Accountant in MacSharry-related case to appeal against €2.4m award of damages against him
AN accountant is to appeal against a €2.4m award of damages made against him after a judge found he deliberately deceived three brothers concerning a controversial land deal in Co Sligo.
Kenneth McMoreland has claimed former EU Commissioner Ray MacSharry, his sons Ray and Marc have a liability in relation to the damages but the hearing of his claims against them has been deferred pending the outcome of his Supreme Court appeal.
Mr Justice Peter Kelly, noting today it could take more than three years for Mr McMoreland's appeal to come before the Supreme Court, said the claims against the other third parties would have to be deferred until the appeal was determined.

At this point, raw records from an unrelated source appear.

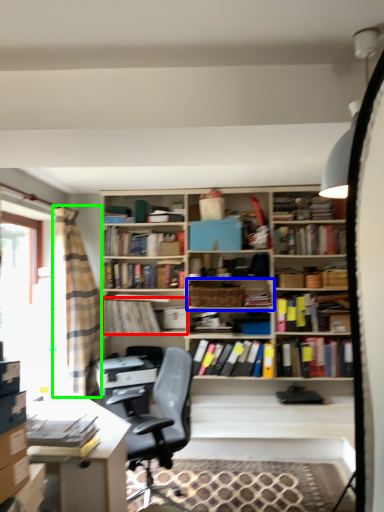 Question: Considering the real-world distances, which object is farthest from book (highlighted by a red box)? shelf (highlighted by a blue box) or curtain (highlighted by a green box)?

Choices:
 (A) shelf
 (B) curtain

Answer: (A) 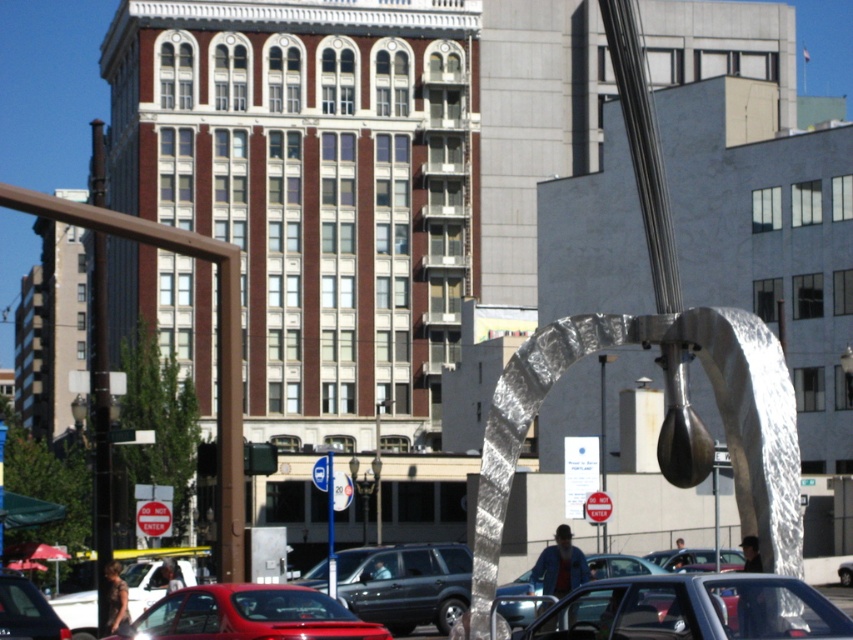 You are driving a matte red car at lower left and want to park as close as possible to the brushed metal pole at center without hitting it. What is the minimum safe distance you should maintain?

The minimum safe distance you should maintain between the matte red car at lower left and the brushed metal pole at center is 6.26 meters to avoid collision. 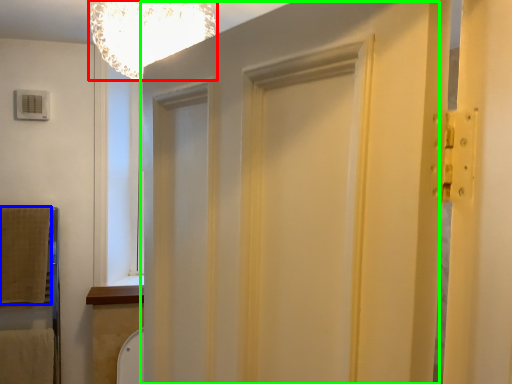 Question: Which object is the closest to the light fixture (highlighted by a red box)? Choose among these: blanket (highlighted by a blue box) or barn door (highlighted by a green box).

Choices:
 (A) blanket
 (B) barn door

Answer: (B) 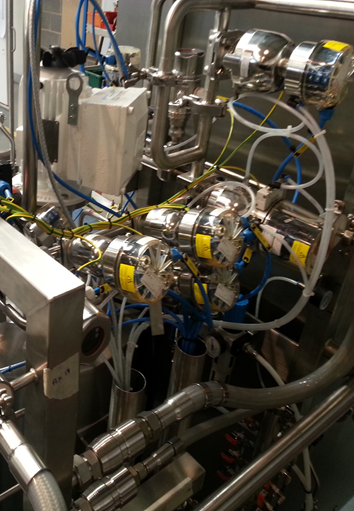 Find the location of a particular element. handle is located at coordinates (12, 41). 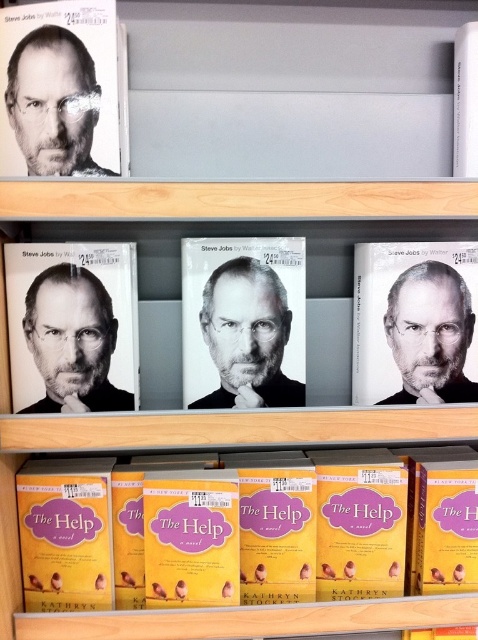 You are organizing books in a bookstore and need to place a new yellow paperback at the same location as the existing yellow paperbacks at lower center. According to the store layout, the coordinates for the lower shelf are from point A at the bottom left corner to point B at the bottom right corner. Can you determine if the new yellow paperback will fit within the lower shelf area?

The yellow paperbacks at lower center is located at point (273, 529), which falls within the lower shelf area defined by points A and B. Therefore, the new yellow paperback will fit there.

You are a customer looking at the bookstore shelf. You see a black and white portrait at center and a black paper book at center. Which one is located higher on the shelf?

The black paper book at center is higher because the black and white portrait at center is positioned under it.

You are organizing a bookshelf and see the yellow paperbacks at lower center and the matte black book cover at center. Which book should you place to the right if you want to follow the current arrangement?

You should place the matte black book cover at center to the right of the yellow paperbacks at lower center since the yellow paperbacks at lower center is positioned on the left side of matte black book cover at center. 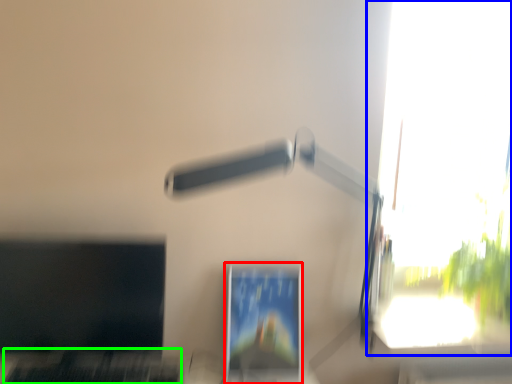 Question: Which object is positioned farthest from computer monitor (highlighted by a red box)? Select from window (highlighted by a blue box) and laptop keyboard (highlighted by a green box).

Choices:
 (A) window
 (B) laptop keyboard

Answer: (A) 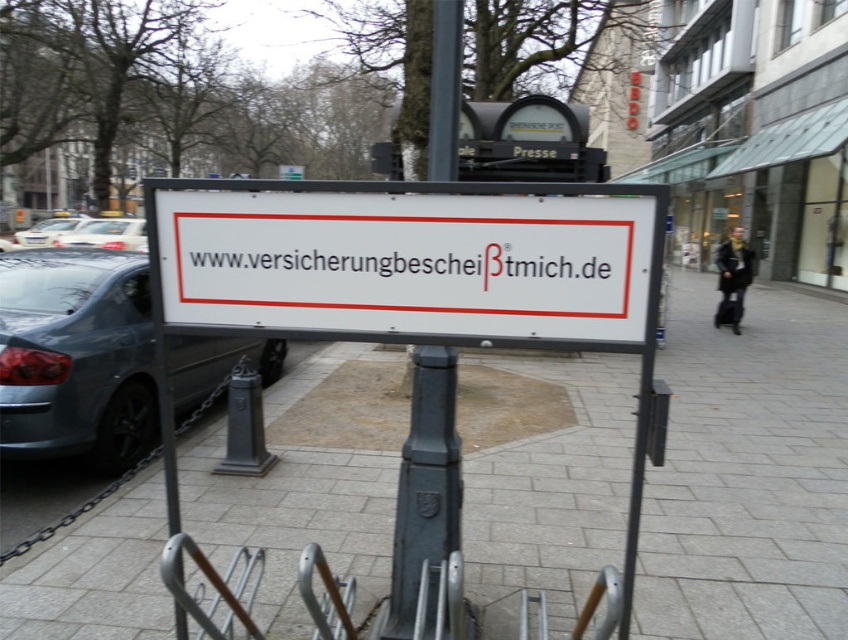 You are driving a car and need to park in the parking lot. You see a dark gray metal pole at center and a white glossy car at left. Which object is closer to you as you approach the parking area?

The dark gray metal pole at center is closer to you because it is in front of the white glossy car at left, meaning the pole is positioned between you and the car.

You are a delivery person who needs to park your bike on the white concrete pavement at center. However, there is a matte gray car at left blocking the path. Based on the scene description, can you safely navigate around the car to reach the pavement?

The white concrete pavement at center is below the matte gray car at left, meaning the car is positioned higher up or in front of the pavement. To safely navigate around the car, you would need to go around it either to the left or right side, ensuring there is enough space to maneuver your bike without obstruction. Since the car is blocking the direct path, you must choose a side where there is clearance. However, without additional information about the surrounding area or the exact positioning of the car

You are a delivery person with a 3.5 feet wide cart. You need to move from the white concrete pavement at center to the matte gray car at left. Is there enough space for your cart to pass between them?

The white concrete pavement at center and matte gray car at left are 9.20 feet apart, so yes, the cart can pass between them since 9.20 feet is wider than the cart. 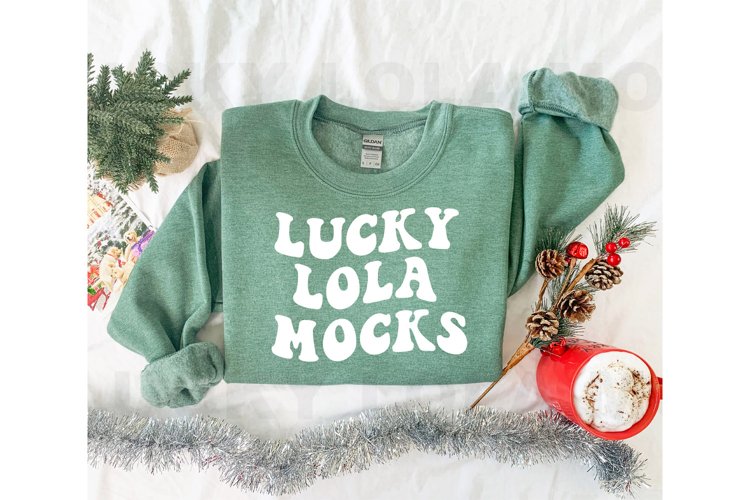 Locate an element on the screen. This screenshot has height=500, width=750. white substance in cup is located at coordinates (622, 388). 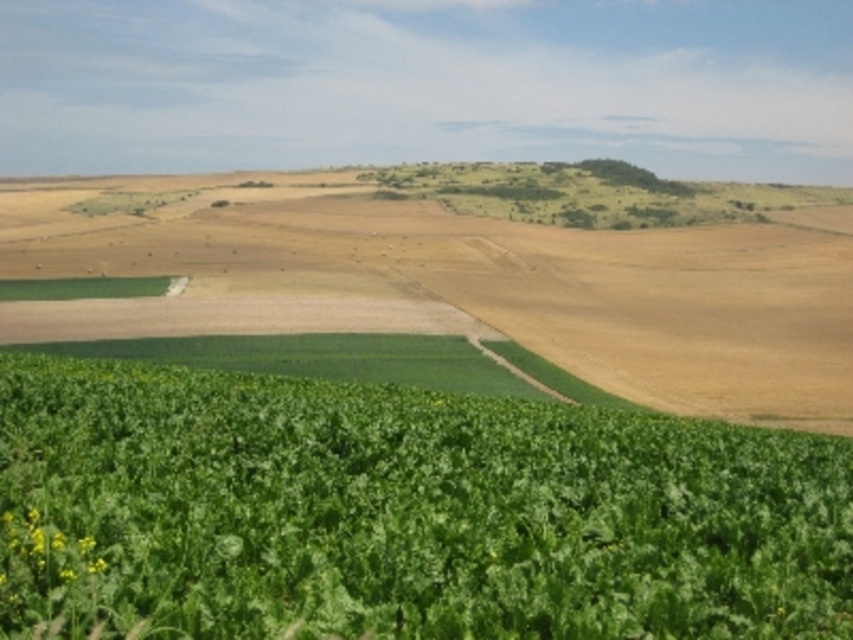 Is green leafy plant at lower left taller than green leafy field at lower center?

No, green leafy plant at lower left is not taller than green leafy field at lower center.

Is green leafy plant at lower left to the right of green leafy field at lower center from the viewer's perspective?

Correct, you'll find green leafy plant at lower left to the right of green leafy field at lower center.

Which is in front, point (62, 371) or point (480, 232)?

Positioned in front is point (62, 371).

This screenshot has height=640, width=853. I want to click on green leafy plant at lower left, so click(x=401, y=513). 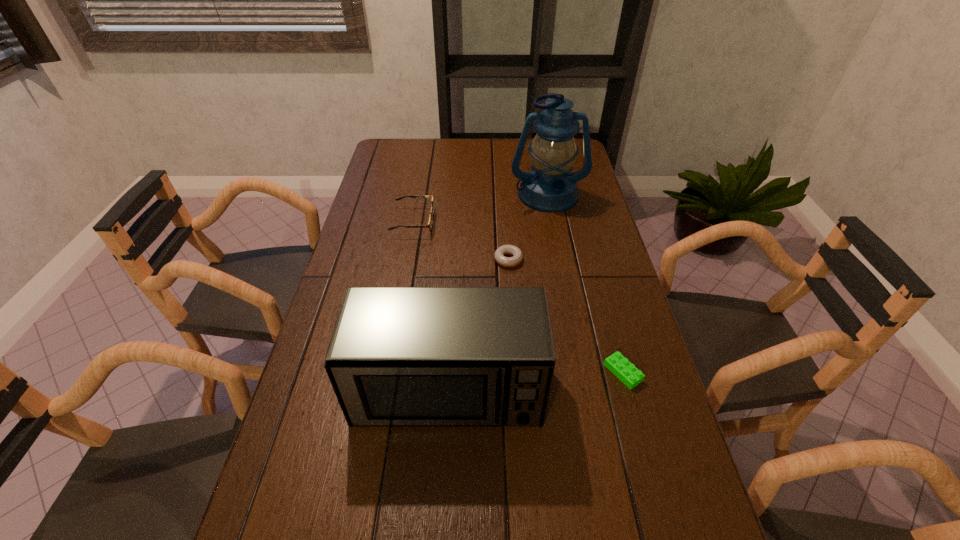 At what (x,y) coordinates should I click in order to perform the action: click on microwave_oven that is at the left edge. Please return your answer as a coordinate pair (x, y). The height and width of the screenshot is (540, 960). Looking at the image, I should click on (399, 356).

Where is `spectacles that is at the left edge`? The image size is (960, 540). spectacles that is at the left edge is located at coordinates (430, 224).

The image size is (960, 540). In order to click on lantern that is at the right edge in this screenshot , I will do `click(550, 187)`.

You are a GUI agent. You are given a task and a screenshot of the screen. Output one action in this format:
    pyautogui.click(x=<x>, y=<y>)
    Task: Click on the Lego positioned at the right edge
    Image resolution: width=960 pixels, height=540 pixels.
    Given the screenshot: What is the action you would take?
    pyautogui.click(x=624, y=370)

Where is `vacant region at the far edge`? The height and width of the screenshot is (540, 960). vacant region at the far edge is located at coordinates (453, 155).

This screenshot has width=960, height=540. In order to click on free spot at the left edge of the desktop in this screenshot , I will do (x=327, y=305).

Identify the location of blank space at the right edge of the desktop. (584, 221).

At what (x,y) coordinates should I click in order to perform the action: click on vacant space at the far left corner. Please return your answer as a coordinate pair (x, y). This screenshot has height=540, width=960. Looking at the image, I should click on (407, 161).

Locate an element on the screen. Image resolution: width=960 pixels, height=540 pixels. blank space at the far right corner is located at coordinates (577, 163).

Locate an element on the screen. Image resolution: width=960 pixels, height=540 pixels. empty location between the doughnut and the Lego is located at coordinates (565, 316). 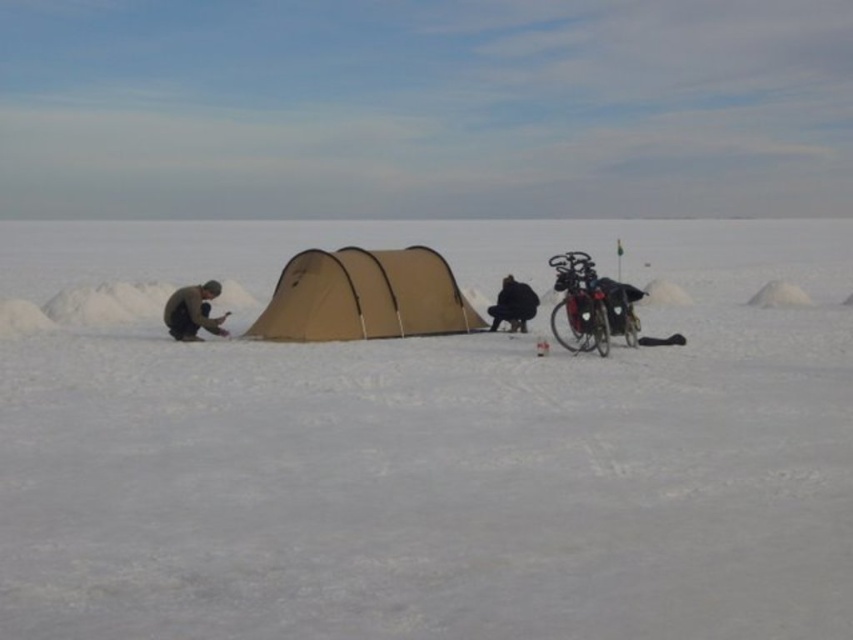 You are setting up a winter campsite and have a white matte snow at center and a brown woolen sweater at left. Which object is positioned to the right of the other?

The white matte snow at center is to the right of the brown woolen sweater at left.

You are planning to set up a tent in a snowy area and want to ensure there is enough space for a person to move around inside. Based on the image, does the tan fabric tent at center provide enough space for the black fabric person at center to stand up comfortably?

The tan fabric tent at center is wider than the black fabric person at center, so it likely provides enough space for the person to stand up comfortably inside.

What is the exact coordinate of the white matte snow at center in the image?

In those circumstances, the judge said he was removing the case from the Commercial Court - which fast-tracks business disputes. The judge said the case would, following the Supreme Court appeal, have to proceed in the High Court non-jury list.
In the High Court earlier this year, Mr Justice Sean Ryan made an order requiring Mr McMoreland to pay €2.4m, interest and costs to brothers Arthur, Kieran and John Grady and their company TJ Grady Ltd after finding he deliberately deceived them in relation to matters concerning the 2006 sale of the Saehan site in Sligo. A stay was later applied to that order.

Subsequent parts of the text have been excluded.